Exercise
Give back all of the data exactly as it stands, with the pictures removed.

Information shown
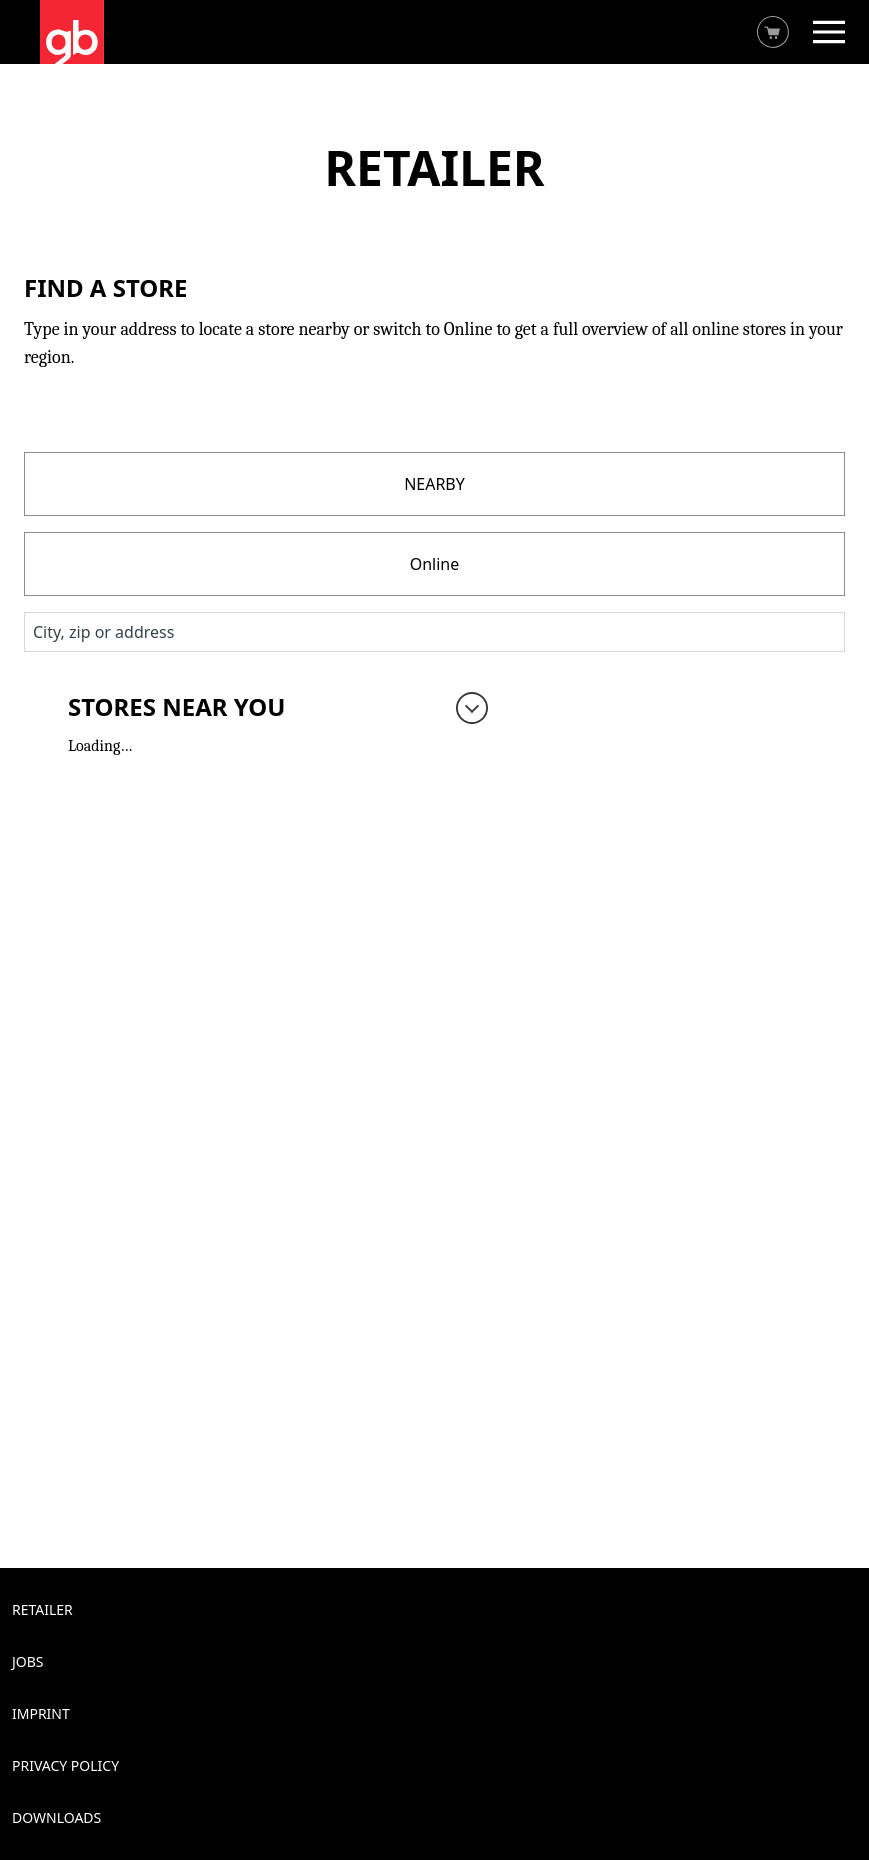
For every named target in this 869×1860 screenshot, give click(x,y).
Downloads (56, 1817)
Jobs (28, 1661)
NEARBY (434, 484)
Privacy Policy (65, 1765)
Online (435, 564)
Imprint (41, 1713)
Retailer (42, 1609)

Solved exercise
For every named target in this 869×1860 screenshot, give click(x,y).
Downloads (56, 1817)
Jobs (28, 1661)
NEARBY (434, 484)
Privacy Policy (65, 1765)
Online (435, 564)
Imprint (41, 1713)
Retailer (42, 1609)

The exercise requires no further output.